[Data items]
--*--

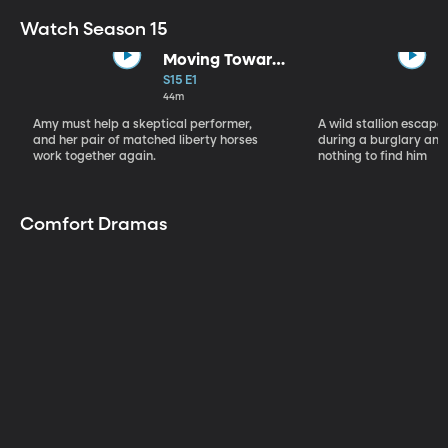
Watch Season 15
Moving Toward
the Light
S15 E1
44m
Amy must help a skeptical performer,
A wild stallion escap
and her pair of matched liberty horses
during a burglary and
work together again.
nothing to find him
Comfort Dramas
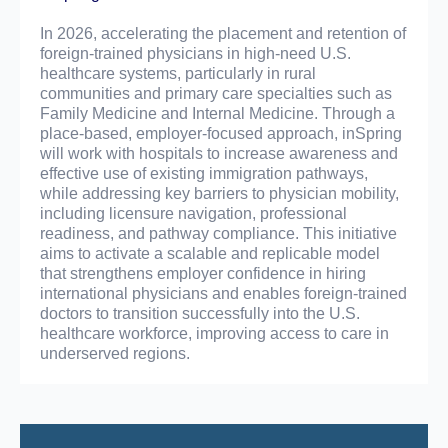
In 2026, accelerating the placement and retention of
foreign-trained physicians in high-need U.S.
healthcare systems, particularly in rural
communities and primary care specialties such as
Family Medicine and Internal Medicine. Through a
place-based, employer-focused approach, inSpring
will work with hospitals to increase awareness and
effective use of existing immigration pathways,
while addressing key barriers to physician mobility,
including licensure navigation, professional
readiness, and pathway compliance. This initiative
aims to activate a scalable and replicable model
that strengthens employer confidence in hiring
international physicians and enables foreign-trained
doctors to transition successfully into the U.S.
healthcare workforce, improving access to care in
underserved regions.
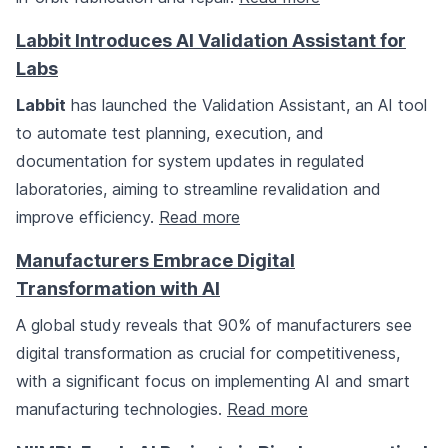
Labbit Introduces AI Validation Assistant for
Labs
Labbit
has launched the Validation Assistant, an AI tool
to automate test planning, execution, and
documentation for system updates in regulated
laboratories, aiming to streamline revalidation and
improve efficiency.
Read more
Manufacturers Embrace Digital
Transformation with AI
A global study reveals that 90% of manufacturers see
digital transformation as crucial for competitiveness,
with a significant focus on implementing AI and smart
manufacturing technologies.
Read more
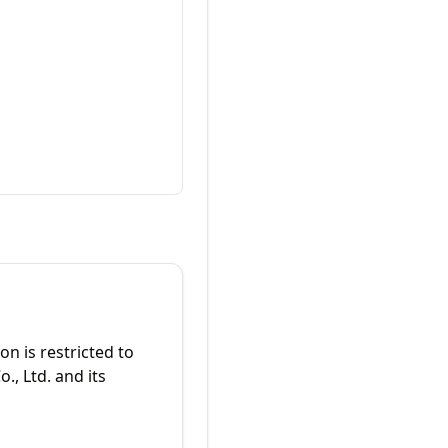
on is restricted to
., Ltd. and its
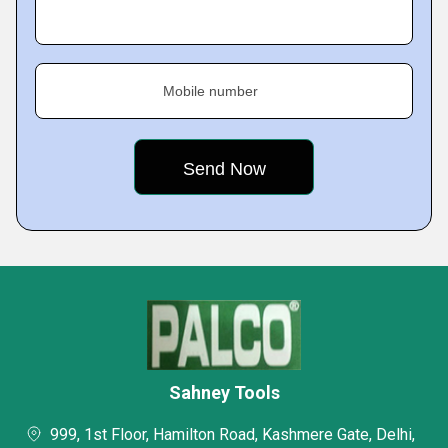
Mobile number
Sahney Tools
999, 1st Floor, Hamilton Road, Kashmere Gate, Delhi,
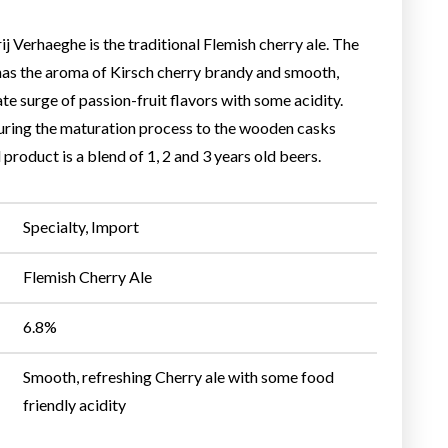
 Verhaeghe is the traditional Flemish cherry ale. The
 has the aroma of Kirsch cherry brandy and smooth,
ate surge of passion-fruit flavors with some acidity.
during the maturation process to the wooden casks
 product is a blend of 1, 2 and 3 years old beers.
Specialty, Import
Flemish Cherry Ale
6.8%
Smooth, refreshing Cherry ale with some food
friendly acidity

--*--

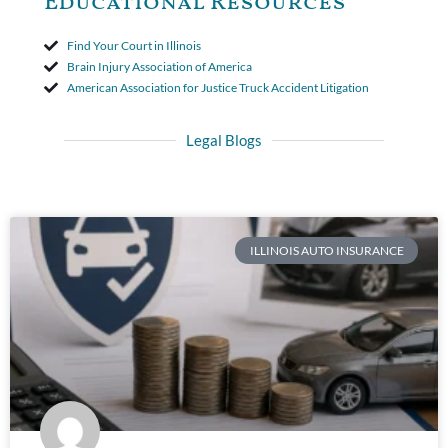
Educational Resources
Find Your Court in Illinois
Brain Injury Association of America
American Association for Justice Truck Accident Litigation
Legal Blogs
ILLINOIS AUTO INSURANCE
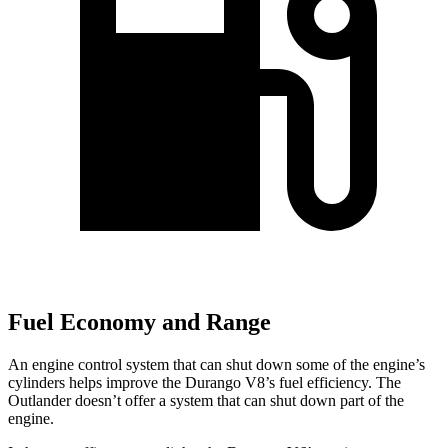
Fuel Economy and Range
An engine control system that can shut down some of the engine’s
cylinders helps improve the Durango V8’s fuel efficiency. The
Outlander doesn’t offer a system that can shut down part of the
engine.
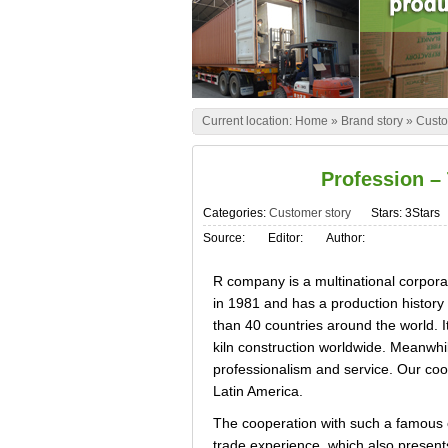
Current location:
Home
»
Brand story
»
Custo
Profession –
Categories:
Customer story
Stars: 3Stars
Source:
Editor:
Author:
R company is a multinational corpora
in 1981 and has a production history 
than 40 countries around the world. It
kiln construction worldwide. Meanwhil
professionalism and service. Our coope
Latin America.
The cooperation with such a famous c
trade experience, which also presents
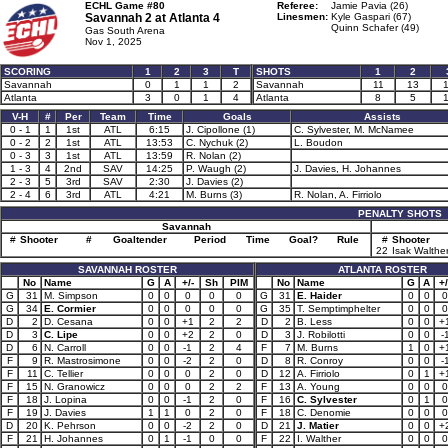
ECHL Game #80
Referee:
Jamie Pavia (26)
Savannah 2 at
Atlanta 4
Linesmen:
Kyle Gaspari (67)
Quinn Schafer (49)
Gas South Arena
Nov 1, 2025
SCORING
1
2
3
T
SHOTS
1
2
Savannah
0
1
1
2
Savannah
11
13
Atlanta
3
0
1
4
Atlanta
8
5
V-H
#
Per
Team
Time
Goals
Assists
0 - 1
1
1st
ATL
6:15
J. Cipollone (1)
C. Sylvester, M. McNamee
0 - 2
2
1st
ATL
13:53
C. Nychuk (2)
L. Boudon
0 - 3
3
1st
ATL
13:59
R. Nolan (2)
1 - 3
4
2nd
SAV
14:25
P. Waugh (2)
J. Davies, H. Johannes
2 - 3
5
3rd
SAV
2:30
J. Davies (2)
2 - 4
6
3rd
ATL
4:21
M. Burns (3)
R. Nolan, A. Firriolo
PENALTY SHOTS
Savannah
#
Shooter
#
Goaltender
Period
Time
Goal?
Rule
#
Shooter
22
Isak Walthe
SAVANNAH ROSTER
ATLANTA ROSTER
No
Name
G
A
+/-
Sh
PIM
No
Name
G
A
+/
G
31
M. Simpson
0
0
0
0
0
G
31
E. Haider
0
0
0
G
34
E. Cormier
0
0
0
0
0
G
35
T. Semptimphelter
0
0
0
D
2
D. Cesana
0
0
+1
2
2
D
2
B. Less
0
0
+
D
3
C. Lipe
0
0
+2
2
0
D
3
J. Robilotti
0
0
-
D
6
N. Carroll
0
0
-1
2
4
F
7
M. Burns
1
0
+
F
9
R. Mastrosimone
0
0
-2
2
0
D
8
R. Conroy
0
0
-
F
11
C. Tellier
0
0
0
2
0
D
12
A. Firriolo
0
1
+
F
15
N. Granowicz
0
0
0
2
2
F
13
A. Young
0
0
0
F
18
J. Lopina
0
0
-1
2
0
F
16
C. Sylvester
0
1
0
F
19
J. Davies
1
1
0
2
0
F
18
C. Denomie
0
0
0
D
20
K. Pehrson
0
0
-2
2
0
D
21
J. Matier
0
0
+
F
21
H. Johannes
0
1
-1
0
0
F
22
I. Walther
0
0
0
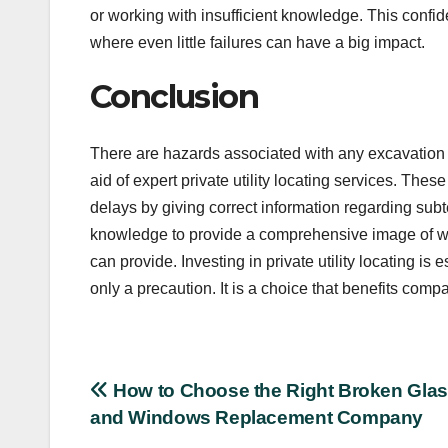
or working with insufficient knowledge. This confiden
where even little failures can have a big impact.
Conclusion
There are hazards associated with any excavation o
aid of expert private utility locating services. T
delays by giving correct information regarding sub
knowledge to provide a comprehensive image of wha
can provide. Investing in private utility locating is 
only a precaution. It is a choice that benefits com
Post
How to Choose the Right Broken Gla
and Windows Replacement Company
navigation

--*--

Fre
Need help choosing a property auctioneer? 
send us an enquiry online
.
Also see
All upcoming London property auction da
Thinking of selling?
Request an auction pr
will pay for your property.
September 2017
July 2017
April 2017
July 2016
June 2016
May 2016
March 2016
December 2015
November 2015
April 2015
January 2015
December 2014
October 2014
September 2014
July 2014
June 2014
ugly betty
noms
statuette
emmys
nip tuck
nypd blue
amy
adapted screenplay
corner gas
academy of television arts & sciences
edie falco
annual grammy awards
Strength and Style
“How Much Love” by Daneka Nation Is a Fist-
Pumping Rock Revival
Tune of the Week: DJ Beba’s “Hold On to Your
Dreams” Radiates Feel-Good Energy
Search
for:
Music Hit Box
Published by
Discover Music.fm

--*--

(WORK TO COMPLETE) Above are the records; copy exactly the lines from the one with "Jamie Pavia (26)" through the one with "and Windows Replacement Company", including both, and nothing more. Leave out pictures.

(RESULT OF THE TASK)
Jamie Pavia (26)
Savannah 2 at
Atlanta 4
Linesmen:
Kyle Gaspari (67)
Quinn Schafer (49)
Gas South Arena
Nov 1, 2025
SCORING
1
2
3
T
SHOTS
1
2
Savannah
0
1
1
2
Savannah
11
13
Atlanta
3
0
1
4
Atlanta
8
5
V-H
#
Per
Team
Time
Goals
Assists
0 - 1
1
1st
ATL
6:15
J. Cipollone (1)
C. Sylvester, M. McNamee
0 - 2
2
1st
ATL
13:53
C. Nychuk (2)
L. Boudon
0 - 3
3
1st
ATL
13:59
R. Nolan (2)
1 - 3
4
2nd
SAV
14:25
P. Waugh (2)
J. Davies, H. Johannes
2 - 3
5
3rd
SAV
2:30
J. Davies (2)
2 - 4
6
3rd
ATL
4:21
M. Burns (3)
R. Nolan, A. Firriolo
PENALTY SHOTS
Savannah
#
Shooter
#
Goaltender
Period
Time
Goal?
Rule
#
Shooter
22
Isak Walthe
SAVANNAH ROSTER
ATLANTA ROSTER
No
Name
G
A
+/-
Sh
PIM
No
Name
G
A
+/
G
31
M. Simpson
0
0
0
0
0
G
31
E. Haider
0
0
0
G
34
E. Cormier
0
0
0
0
0
G
35
T. Semptimphelter
0
0
0
D
2
D. Cesana
0
0
+1
2
2
D
2
B. Less
0
0
+
D
3
C. Lipe
0
0
+2
2
0
D
3
J. Robilotti
0
0
-
D
6
N. Carroll
0
0
-1
2
4
F
7
M. Burns
1
0
+
F
9
R. Mastrosimone
0
0
-2
2
0
D
8
R. Conroy
0
0
-
F
11
C. Tellier
0
0
0
2
0
D
12
A. Firriolo
0
1
+
F
15
N. Granowicz
0
0
0
2
2
F
13
A. Young
0
0
0
F
18
J. Lopina
0
0
-1
2
0
F
16
C. Sylvester
0
1
0
F
19
J. Davies
1
1
0
2
0
F
18
C. Denomie
0
0
0
D
20
K. Pehrson
0
0
-2
2
0
D
21
J. Matier
0
0
+
F
21
H. Johannes
0
1
-1
0
0
F
22
I. Walther
0
0
0
or working with insufficient knowledge. This confiden
where even little failures can have a big impact.
Conclusion
There are hazards associated with any excavation o
aid of expert private utility locating services. T
delays by giving correct information regarding sub
knowledge to provide a comprehensive image of wha
can provide. Investing in private utility locating is 
only a precaution. It is a choice that benefits com
Post
How to Choose the Right Broken Gla
and Windows Replacement Company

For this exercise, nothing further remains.